Wer das Problem der „Homosexuellen" in der Bibel verstehen will, muss sich nämlich zuerst mit „Sklaverei“ – einer Thematik, die mit Homosexualität überhaupt keinen Zusammenhang zu haben scheint – auseinandersetzen.
Es ist bekannt, dass es auf den römischen Sklavenmärkten Verkäufer gab, die sich auf den Verkauf von Knaben an pädophile Sklavenhalter spezialisiert hatten. Bibelübersetzer, die das griechische Wort αρσενοκοιτης (arseno-koitês: zusammengesetzt aus zwei Begriffen, wörtlich etwa „männlich“ und „Bett“) in 1. Timotheus 1,10 mit „Homosexuelle“ übersetzen (so etwa die Hoffnung für alle), haben sich nie die Zeit genommen, den historischen Kontext sorgfältig zu studieren. Timotheus lebte in Ephesus, der drittgrößten Metropole des Römischen Reiches, in der die Sklaverei blühte.
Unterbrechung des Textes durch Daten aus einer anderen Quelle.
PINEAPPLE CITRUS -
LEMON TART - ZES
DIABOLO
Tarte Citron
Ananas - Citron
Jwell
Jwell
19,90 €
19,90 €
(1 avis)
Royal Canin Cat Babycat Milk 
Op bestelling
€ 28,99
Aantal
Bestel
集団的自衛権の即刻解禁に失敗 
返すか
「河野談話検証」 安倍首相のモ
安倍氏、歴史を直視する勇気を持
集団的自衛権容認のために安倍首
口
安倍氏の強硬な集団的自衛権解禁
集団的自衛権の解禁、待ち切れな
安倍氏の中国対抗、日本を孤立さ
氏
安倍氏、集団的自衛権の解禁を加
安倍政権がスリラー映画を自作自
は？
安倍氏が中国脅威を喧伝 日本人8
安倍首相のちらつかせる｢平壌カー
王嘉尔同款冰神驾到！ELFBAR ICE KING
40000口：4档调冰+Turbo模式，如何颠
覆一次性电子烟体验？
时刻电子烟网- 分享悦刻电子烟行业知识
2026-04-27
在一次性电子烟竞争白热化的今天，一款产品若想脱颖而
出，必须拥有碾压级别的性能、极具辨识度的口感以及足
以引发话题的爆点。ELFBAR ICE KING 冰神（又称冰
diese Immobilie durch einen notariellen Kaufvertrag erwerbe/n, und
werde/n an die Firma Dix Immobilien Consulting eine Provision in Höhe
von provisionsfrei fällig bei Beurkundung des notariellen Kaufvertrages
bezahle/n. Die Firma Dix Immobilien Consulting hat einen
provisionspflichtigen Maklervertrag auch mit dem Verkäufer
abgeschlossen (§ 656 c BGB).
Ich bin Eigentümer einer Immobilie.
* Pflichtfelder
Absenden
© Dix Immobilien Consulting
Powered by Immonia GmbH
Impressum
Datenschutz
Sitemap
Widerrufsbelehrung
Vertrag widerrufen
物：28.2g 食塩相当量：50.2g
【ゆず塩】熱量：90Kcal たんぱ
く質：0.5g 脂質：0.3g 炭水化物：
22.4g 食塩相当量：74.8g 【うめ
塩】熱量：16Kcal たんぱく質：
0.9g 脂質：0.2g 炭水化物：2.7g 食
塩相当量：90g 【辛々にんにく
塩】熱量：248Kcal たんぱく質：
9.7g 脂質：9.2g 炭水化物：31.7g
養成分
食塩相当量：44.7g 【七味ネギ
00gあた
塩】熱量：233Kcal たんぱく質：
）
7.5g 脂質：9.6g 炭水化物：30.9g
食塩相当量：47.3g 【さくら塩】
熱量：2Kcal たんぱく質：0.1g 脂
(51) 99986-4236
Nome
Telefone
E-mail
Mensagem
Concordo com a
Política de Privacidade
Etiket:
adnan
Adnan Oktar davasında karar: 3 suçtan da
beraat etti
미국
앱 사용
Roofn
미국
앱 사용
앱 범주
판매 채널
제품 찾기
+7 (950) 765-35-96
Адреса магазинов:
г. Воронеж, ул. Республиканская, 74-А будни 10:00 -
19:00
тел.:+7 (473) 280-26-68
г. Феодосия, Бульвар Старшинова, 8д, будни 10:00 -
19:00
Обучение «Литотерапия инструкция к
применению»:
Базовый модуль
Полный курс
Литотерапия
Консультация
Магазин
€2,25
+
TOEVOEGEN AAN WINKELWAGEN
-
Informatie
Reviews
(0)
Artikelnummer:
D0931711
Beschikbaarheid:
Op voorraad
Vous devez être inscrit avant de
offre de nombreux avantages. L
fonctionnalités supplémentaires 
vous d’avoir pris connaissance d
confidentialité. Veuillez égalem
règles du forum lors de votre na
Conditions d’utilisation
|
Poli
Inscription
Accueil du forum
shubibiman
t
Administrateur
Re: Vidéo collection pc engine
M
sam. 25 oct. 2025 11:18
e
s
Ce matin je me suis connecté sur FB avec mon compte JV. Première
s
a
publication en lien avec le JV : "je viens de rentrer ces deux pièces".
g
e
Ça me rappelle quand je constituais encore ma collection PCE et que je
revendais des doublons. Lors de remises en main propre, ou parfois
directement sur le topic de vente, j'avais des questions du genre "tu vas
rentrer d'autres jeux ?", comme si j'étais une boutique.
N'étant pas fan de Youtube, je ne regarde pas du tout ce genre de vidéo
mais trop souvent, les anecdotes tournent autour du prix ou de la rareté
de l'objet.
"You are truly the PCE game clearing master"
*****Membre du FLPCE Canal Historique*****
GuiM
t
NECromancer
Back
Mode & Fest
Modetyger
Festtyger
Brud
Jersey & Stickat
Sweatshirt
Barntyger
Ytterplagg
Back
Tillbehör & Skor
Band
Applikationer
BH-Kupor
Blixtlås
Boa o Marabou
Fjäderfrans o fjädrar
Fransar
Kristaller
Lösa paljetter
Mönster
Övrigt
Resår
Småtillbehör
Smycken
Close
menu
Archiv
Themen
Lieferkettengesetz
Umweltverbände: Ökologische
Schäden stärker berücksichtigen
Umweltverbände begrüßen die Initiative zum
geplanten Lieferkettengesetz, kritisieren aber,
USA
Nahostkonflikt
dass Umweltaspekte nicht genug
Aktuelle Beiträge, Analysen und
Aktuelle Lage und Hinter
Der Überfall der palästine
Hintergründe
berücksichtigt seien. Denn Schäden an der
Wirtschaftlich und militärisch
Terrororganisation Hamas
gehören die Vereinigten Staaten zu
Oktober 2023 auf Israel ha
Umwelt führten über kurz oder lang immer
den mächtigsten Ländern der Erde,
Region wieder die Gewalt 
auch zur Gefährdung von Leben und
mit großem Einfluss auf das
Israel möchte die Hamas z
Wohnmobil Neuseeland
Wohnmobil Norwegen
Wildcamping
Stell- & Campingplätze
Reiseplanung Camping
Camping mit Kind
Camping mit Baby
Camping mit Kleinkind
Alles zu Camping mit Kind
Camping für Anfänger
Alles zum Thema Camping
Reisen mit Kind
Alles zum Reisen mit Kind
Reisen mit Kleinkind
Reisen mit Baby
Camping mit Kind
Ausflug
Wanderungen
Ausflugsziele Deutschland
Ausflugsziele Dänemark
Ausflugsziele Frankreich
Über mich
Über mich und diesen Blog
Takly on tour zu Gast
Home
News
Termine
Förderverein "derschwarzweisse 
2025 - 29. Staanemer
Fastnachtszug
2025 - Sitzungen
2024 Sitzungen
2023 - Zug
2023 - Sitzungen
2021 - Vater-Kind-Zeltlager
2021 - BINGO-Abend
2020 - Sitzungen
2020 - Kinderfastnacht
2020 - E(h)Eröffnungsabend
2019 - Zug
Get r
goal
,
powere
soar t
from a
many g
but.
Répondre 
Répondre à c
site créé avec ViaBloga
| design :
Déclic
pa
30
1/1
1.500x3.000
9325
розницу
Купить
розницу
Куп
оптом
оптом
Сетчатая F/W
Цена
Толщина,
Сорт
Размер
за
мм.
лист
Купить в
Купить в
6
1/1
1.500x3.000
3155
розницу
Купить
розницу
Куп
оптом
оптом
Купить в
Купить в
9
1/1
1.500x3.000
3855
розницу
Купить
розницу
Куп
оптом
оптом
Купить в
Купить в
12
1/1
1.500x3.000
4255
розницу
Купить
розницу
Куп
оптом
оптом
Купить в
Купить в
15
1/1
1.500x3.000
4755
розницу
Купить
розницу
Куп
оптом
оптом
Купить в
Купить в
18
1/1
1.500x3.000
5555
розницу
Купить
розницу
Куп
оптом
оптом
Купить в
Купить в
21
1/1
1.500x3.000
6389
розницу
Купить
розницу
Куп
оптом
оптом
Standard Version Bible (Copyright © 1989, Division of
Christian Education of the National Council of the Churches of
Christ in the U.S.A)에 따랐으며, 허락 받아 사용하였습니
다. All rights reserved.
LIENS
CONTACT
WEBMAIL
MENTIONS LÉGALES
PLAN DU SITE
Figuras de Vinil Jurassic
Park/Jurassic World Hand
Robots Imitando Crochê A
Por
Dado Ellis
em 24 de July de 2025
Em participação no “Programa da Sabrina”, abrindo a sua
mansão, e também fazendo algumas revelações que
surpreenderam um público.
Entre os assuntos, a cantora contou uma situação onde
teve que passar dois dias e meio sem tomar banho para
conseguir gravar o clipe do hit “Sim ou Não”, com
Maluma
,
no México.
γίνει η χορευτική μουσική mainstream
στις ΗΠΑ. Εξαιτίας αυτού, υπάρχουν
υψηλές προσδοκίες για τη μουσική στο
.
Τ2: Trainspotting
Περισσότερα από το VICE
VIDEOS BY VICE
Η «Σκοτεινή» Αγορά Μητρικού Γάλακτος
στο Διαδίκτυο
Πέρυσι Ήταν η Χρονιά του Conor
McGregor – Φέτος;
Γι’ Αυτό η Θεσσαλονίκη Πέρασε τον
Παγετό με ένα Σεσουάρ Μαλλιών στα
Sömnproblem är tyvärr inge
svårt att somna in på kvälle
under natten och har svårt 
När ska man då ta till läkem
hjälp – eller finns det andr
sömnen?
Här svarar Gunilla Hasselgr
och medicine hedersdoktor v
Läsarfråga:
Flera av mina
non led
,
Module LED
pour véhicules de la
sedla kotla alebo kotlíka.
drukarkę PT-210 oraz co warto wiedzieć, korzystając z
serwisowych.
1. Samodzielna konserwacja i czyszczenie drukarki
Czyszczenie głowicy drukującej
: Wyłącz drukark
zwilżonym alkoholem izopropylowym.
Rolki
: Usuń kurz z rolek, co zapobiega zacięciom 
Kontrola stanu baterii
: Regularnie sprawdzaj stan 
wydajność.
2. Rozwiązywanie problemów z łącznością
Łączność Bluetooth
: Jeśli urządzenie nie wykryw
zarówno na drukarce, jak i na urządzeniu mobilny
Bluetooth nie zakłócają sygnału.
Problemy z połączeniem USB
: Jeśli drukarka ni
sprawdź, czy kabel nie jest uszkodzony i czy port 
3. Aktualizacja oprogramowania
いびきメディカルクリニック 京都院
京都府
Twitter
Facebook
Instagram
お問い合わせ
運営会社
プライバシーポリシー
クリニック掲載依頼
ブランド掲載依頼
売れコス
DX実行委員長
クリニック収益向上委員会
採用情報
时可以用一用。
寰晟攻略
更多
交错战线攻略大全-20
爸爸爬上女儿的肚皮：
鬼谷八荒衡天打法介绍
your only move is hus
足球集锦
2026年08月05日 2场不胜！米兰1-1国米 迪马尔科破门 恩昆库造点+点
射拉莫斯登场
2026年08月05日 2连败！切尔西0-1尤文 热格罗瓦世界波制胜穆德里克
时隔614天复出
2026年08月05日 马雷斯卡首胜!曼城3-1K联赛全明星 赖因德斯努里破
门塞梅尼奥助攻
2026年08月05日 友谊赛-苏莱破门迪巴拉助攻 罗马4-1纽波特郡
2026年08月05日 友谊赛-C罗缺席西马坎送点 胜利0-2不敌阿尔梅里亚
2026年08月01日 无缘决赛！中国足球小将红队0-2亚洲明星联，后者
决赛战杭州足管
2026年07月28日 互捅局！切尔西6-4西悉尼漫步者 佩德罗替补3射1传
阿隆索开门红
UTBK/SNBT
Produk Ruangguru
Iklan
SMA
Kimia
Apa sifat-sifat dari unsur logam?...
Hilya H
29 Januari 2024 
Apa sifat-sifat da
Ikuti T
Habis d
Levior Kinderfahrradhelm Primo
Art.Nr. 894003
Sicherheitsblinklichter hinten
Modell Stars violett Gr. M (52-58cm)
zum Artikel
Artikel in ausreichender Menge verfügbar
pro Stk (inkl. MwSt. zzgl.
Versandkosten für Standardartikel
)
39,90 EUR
Richtig übersetzt müsste der Text von „Unzüchtigen, Päderasten und Sklavenhändlern“ sprechen, aber sicher nicht von „Homosexuellen“! (Päderasten sind pädophile Männer, die Knaben missbrauchen.) Die Aufzählung von Päderasten und Sklavenhändlern im gleichen Atemzug erlaubt keinen Zweifel.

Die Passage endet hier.